①でもお話ししたように、価格交渉は1回のやりとりでまとめるのがセオリーです。たとえば、買主様が「もうひと声、10万円引いて」と言ってくるケースが稀にあります。これに売主様は気分を害してしまい、感情的になって、まとまるはずの話がまとまらないことも。こうしたケースを避けるためにも、間に立つ不動産会社には経験と気配りが求められます。
身もふたもない話をしますが、不動産会社にしてみれば、2,950万円で話をまとめようが、2,900万円で話をまとめようが、収入(仲介手数料の金額)に大きな違いはありません。そのため、極端な金額でない限り、価格交渉に対するこだわりは、それほどないんです。一方、お客様としては、10万円は小さな金額ではないため、不動産会社との間には感覚のずれが生じます。特に、大手の営業マンにその傾向が顕著です。

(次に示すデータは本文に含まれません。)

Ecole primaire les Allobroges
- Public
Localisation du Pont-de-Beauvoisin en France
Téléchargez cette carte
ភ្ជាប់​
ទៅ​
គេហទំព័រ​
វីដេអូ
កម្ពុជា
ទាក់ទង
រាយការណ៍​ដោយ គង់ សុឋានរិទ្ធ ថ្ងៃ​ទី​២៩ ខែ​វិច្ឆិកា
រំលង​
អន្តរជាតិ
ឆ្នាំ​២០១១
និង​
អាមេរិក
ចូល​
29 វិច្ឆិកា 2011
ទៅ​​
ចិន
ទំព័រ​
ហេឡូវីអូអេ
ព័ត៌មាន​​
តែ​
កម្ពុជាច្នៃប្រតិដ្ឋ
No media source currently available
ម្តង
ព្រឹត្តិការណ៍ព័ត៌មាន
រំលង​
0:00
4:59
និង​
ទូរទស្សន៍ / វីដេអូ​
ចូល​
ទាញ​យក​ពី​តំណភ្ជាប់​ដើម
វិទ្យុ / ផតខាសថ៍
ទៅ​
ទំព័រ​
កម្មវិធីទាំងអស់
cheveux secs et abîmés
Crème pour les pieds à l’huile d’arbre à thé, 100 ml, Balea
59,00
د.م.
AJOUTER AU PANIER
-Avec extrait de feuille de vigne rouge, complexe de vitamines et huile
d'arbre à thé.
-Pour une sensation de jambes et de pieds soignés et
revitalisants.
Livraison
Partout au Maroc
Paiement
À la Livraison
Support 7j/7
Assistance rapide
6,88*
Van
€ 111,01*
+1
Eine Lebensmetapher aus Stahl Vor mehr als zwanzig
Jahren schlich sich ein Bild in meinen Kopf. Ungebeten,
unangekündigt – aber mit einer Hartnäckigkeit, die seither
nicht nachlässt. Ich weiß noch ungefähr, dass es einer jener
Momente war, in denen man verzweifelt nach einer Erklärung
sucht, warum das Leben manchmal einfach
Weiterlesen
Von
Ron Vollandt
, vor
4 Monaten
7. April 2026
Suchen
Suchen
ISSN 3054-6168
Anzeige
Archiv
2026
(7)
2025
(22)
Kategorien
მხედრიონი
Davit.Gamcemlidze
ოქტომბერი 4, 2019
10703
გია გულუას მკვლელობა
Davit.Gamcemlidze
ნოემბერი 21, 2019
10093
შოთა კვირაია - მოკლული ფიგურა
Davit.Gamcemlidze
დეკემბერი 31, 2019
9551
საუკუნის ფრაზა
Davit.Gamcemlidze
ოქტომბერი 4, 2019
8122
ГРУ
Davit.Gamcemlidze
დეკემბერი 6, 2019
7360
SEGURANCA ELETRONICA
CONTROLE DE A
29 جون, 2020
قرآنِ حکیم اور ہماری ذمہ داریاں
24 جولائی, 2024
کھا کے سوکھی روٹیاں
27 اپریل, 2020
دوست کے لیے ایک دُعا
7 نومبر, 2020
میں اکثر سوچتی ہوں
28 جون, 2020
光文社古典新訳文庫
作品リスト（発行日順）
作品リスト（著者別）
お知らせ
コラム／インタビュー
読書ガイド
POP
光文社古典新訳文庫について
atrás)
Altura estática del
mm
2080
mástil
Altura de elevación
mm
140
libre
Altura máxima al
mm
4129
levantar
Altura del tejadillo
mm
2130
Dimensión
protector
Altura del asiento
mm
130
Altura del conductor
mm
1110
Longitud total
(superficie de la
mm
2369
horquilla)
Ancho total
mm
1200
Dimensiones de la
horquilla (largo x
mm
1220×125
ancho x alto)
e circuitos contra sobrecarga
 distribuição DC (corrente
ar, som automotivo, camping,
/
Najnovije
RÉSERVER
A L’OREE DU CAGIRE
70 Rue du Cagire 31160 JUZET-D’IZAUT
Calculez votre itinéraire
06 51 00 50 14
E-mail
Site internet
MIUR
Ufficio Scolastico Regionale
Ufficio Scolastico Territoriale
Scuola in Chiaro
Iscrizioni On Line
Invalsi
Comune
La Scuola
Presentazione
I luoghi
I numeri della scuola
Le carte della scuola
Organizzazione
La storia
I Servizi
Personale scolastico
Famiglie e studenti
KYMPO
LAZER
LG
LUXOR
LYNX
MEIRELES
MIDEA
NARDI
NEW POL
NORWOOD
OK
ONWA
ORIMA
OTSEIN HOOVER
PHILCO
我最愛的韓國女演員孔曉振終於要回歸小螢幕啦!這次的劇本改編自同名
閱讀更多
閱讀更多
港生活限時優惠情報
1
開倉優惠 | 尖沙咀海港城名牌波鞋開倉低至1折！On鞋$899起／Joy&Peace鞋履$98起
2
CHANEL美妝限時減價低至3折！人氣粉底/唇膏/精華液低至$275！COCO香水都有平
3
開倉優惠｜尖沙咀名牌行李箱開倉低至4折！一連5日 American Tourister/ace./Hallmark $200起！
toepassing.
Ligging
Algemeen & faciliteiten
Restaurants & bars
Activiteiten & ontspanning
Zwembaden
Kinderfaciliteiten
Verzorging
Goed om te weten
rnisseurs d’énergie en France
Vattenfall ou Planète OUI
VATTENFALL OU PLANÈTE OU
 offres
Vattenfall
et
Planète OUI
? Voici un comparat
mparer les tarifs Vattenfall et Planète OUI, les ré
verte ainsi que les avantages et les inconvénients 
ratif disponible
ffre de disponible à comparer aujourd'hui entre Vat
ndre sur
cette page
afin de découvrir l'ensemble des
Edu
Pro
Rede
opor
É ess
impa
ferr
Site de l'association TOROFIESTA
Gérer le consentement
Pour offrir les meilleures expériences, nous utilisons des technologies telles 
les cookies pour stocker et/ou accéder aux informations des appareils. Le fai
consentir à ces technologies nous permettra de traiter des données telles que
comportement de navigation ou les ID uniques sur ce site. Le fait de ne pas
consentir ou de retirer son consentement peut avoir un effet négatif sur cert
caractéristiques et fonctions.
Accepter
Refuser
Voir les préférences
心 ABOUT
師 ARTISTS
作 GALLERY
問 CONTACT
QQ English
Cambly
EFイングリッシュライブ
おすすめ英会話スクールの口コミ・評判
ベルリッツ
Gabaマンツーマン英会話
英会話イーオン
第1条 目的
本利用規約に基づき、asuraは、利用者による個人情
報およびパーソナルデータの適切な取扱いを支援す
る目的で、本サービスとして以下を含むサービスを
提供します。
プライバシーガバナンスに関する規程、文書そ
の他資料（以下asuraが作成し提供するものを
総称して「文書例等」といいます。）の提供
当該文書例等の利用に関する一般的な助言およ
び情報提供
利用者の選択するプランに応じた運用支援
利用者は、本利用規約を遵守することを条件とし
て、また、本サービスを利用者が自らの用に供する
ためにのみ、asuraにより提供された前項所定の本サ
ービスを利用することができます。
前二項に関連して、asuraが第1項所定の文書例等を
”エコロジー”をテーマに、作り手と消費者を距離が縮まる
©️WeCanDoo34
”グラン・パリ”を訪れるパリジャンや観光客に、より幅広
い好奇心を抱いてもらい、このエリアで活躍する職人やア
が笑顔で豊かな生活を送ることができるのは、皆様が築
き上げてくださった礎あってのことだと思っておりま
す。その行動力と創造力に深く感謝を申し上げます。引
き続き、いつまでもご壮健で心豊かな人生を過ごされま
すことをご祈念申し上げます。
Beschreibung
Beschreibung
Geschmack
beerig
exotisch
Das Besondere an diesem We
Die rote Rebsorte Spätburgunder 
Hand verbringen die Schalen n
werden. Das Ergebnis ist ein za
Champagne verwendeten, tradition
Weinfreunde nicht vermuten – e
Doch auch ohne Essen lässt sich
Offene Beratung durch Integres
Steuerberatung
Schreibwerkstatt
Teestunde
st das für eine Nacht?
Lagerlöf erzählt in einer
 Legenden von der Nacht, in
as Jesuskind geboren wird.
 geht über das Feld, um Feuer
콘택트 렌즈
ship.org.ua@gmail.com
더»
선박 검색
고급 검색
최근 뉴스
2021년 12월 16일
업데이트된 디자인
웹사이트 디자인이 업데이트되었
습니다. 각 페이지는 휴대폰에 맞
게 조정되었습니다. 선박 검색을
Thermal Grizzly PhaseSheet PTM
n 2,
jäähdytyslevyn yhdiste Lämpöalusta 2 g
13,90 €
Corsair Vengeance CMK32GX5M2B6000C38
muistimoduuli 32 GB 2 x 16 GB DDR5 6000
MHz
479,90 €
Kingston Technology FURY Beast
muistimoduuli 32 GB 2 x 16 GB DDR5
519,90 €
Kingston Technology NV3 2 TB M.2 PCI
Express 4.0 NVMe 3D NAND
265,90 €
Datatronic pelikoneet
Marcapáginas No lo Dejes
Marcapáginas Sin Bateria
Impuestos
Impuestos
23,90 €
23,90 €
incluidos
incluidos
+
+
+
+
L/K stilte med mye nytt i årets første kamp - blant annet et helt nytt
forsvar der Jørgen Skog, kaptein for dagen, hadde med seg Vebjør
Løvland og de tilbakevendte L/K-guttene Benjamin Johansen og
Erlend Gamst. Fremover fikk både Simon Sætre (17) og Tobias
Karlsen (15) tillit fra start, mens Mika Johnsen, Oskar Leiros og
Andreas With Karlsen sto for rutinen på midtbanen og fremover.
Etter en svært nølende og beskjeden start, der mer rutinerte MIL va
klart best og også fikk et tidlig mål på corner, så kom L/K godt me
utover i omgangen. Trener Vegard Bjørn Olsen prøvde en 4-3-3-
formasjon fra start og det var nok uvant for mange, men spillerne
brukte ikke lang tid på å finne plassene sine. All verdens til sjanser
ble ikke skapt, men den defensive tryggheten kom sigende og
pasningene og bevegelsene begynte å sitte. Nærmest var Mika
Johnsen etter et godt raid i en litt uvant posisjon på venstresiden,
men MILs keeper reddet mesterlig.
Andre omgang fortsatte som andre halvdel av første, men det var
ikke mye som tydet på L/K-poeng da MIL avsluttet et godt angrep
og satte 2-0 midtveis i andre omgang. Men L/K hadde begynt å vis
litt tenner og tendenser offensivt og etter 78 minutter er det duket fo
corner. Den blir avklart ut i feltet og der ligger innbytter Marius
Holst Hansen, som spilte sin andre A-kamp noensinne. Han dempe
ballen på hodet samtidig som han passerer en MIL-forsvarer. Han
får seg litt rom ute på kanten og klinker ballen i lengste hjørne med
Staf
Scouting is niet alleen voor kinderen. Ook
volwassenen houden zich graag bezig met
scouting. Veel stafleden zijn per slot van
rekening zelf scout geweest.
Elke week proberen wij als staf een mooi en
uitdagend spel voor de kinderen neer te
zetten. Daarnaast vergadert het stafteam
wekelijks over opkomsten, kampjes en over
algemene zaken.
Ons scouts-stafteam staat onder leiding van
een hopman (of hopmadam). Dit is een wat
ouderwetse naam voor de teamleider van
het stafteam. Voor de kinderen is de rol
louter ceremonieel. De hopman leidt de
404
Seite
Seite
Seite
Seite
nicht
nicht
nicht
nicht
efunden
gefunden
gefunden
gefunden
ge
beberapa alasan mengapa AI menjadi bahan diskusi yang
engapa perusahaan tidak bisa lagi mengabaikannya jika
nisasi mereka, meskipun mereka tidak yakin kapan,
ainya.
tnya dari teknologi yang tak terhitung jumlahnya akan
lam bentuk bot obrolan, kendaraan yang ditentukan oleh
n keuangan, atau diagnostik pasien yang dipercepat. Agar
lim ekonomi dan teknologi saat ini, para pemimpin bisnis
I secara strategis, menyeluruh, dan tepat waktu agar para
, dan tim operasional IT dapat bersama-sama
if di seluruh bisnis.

個人間の売買はとてもデリケートな作業です。「売主のほうが偉い」とよく勘違いしている売主様がいらっしゃいますが、住宅ローンが組めれば買主様とは対等の立場になります。対等であることをきちんと理解して、お互い、気持ちよく取引してもらいたいもの。それを実現するためにも、不動産会社選びは重要です。